Per questo interviene nel dibattito sulla denatalità la Società italiana di andrologia (Sia) e lo fa soprattutto per informare sulla prevenzione. “Ogni donna – commenta all’Adnkronos il presidente della Sia Alessandro Palmieri – partorisce in media 1,2 figli rispetto ai 1,5 di qualche anno fa, che è poi la media europea. In Europa siamo la nazione che fa meno figli, come italiani stiamo andando verso ‘l’estinzione’. Quello che possiamo fare come società scientifica è evitare che la coppia si rivolga a noi, in particolare il maschio, intorno ai 40-50 anni di età, quando ormai è difficile poter fare qualcosa”.

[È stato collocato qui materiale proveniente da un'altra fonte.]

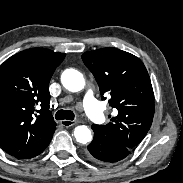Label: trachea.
Instances as JSON below:
<instances>
[{"mask_svg": "<svg viewBox=\"0 0 183 183\" xmlns=\"http://www.w3.org/2000/svg\"><path fill=\"white\" fill-rule=\"evenodd\" d=\"M57 120H74L75 114L71 110H59L55 114Z\"/></svg>", "mask_w": 183, "mask_h": 183, "instance_id": "3493384b", "label": "trachea"}]
</instances>
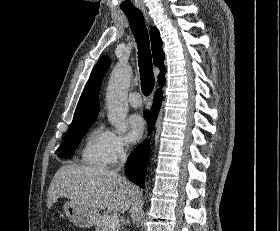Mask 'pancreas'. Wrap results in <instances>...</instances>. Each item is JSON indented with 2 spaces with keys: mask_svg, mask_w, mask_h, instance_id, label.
<instances>
[{
  "mask_svg": "<svg viewBox=\"0 0 280 231\" xmlns=\"http://www.w3.org/2000/svg\"><path fill=\"white\" fill-rule=\"evenodd\" d=\"M109 215L110 211H104L103 215H99L95 223V231H118V223L115 227H109L107 223Z\"/></svg>",
  "mask_w": 280,
  "mask_h": 231,
  "instance_id": "1",
  "label": "pancreas"
}]
</instances>
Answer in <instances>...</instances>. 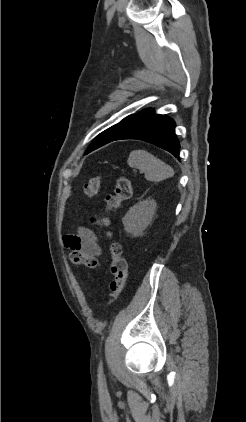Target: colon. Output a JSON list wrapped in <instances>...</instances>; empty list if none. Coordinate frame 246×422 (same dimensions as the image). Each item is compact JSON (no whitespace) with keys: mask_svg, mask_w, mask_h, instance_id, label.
<instances>
[{"mask_svg":"<svg viewBox=\"0 0 246 422\" xmlns=\"http://www.w3.org/2000/svg\"><path fill=\"white\" fill-rule=\"evenodd\" d=\"M100 188V178H91L84 186V192L87 196L92 197L97 194ZM132 196V184L129 178L121 176L116 182L115 190L112 194L105 197V205L100 214L91 216L90 223L96 227L106 241H110L112 233L109 230V214L117 210L123 202L130 199ZM108 253L111 258L110 271L113 275V280L110 284L111 301L113 304L121 296L127 279L128 266L126 260L122 256V250L119 243L111 241L108 244ZM70 260L75 264H83L89 268L97 266V259L88 256L80 251H71L69 255Z\"/></svg>","mask_w":246,"mask_h":422,"instance_id":"obj_1","label":"colon"}]
</instances>
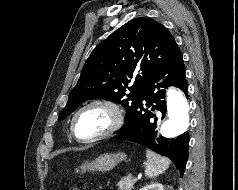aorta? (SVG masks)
<instances>
[{"label": "aorta", "mask_w": 238, "mask_h": 190, "mask_svg": "<svg viewBox=\"0 0 238 190\" xmlns=\"http://www.w3.org/2000/svg\"><path fill=\"white\" fill-rule=\"evenodd\" d=\"M168 118L161 126L160 132L166 138L176 137L185 132L189 126L190 105L181 90L172 88L167 92Z\"/></svg>", "instance_id": "762f6f07"}]
</instances>
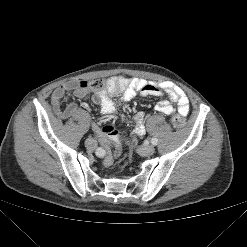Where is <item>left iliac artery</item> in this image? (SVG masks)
I'll return each instance as SVG.
<instances>
[{"label": "left iliac artery", "mask_w": 247, "mask_h": 247, "mask_svg": "<svg viewBox=\"0 0 247 247\" xmlns=\"http://www.w3.org/2000/svg\"><path fill=\"white\" fill-rule=\"evenodd\" d=\"M151 143L153 144V145H157L158 144V139L157 138H151Z\"/></svg>", "instance_id": "obj_1"}]
</instances>
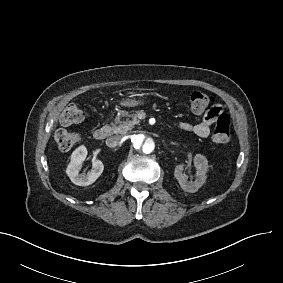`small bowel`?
<instances>
[{
    "mask_svg": "<svg viewBox=\"0 0 283 283\" xmlns=\"http://www.w3.org/2000/svg\"><path fill=\"white\" fill-rule=\"evenodd\" d=\"M229 110V105L225 101H220L218 104L210 102L204 109L203 118L196 124L181 123L182 130L192 132L198 137L207 138L210 135V126L214 120H217L222 114Z\"/></svg>",
    "mask_w": 283,
    "mask_h": 283,
    "instance_id": "1",
    "label": "small bowel"
}]
</instances>
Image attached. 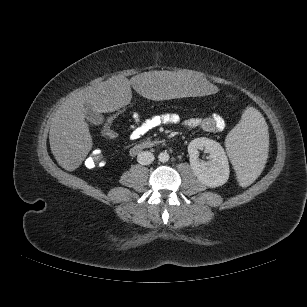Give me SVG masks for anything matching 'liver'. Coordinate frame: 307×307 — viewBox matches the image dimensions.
<instances>
[{"label": "liver", "instance_id": "liver-1", "mask_svg": "<svg viewBox=\"0 0 307 307\" xmlns=\"http://www.w3.org/2000/svg\"><path fill=\"white\" fill-rule=\"evenodd\" d=\"M131 85L143 97L164 100L214 95L215 87L204 76L190 71H152L127 78L109 79L72 94L51 119L49 142L58 164L67 171L77 169L92 148L85 121L86 106L98 113L118 110L132 97Z\"/></svg>", "mask_w": 307, "mask_h": 307}]
</instances>
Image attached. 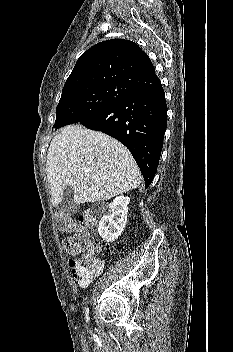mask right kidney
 Returning <instances> with one entry per match:
<instances>
[{"label":"right kidney","instance_id":"1","mask_svg":"<svg viewBox=\"0 0 233 352\" xmlns=\"http://www.w3.org/2000/svg\"><path fill=\"white\" fill-rule=\"evenodd\" d=\"M129 197L118 196L109 205V210L99 222L98 233L106 242H113L125 228L127 222Z\"/></svg>","mask_w":233,"mask_h":352}]
</instances>
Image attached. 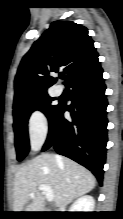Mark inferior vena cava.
<instances>
[{
  "label": "inferior vena cava",
  "mask_w": 123,
  "mask_h": 219,
  "mask_svg": "<svg viewBox=\"0 0 123 219\" xmlns=\"http://www.w3.org/2000/svg\"><path fill=\"white\" fill-rule=\"evenodd\" d=\"M64 209H65V205H62V206H61V211L63 212Z\"/></svg>",
  "instance_id": "1"
}]
</instances>
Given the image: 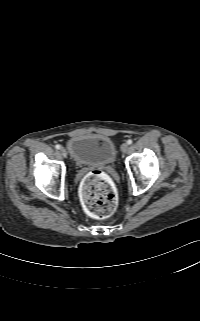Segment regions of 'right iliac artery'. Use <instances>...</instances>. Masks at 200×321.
Returning <instances> with one entry per match:
<instances>
[{"instance_id":"obj_1","label":"right iliac artery","mask_w":200,"mask_h":321,"mask_svg":"<svg viewBox=\"0 0 200 321\" xmlns=\"http://www.w3.org/2000/svg\"><path fill=\"white\" fill-rule=\"evenodd\" d=\"M55 148H56V149H60L61 146H60L59 144H57V145L55 146Z\"/></svg>"}]
</instances>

Nel 2008 sono nati in Italia 530mila bambini, mentre nel 2022 le nascite si sono attestate su un numero molto più basso, 393mila. Per il 2023 si stima che ci sia stato un ulteriore calo dell’1,7%, corrispondente a 3500 nascite in meno all’incirca, rispetto all’anno precedente. Questo dato però è parziale e corrisponde solo ai primi mesi del 2023, quindi bisognerà attendere per capire se la tendenza sia confermata o sia addirittura al di sopra delle proiezioni.
Tra le cause della denatalità ci potrebbero essere la mancanza di stabilità, economica ma anche emotiva delle coppie, la difficoltà per chi vuole diventare genitore di conciliare la famiglia con un lavoro molto spesso precario, la mancanza di servizi alle famiglie, come per esempio l’assistenza sanitaria o gli asili nido, e naturalmente tante altre ragioni che potrebbero variare da persona a persona, da coppia a coppia. La Sia parla di prevenzione anche per questo: lo scopo è mettere in condizione le future famiglie di avere figli, dar loro la libertà di procreare.
Per farlo, “dobbiamo intercettare il giovane diciottenne. A tale proposito abbiamo fatto delle campagne informative sul territorio nazionale. Nella regione Friuli-Venezia Giulia, ad esempio, qualche anno fa è stata lanciata una campagna in cui a tutti i 18enni era stata regalata una visita dall’andrologo, un consulto per intercettare le malattie tempestivamente” prosegue Palmieri.
Le informazioni sulla salute riproduttiva maschile e le banche dello sperma possono mettere in condizione i futuri genitori di proliferare appunto, e quindi a non essere costretti a non avere bambini perché, dal punto di vista riproduttivo, è troppo tardi o c’è stato un problema. “È fondamentale – conclude Palmieri – far passare il messaggio di mettere da parte uno sperma in una apposita banca. Un concetto che è superiore alla prevenzione perché questo significa che dopo qualsiasi trauma o incidente possa accadere nella vita di un giovane, lo stesso può ricorrere al seme che ha messo da parte per poter poi avere figli. Ci sono tantissime cose che una società come la Sia può fare nel campo della denatalità e dare una mano anche alle istituzioni”.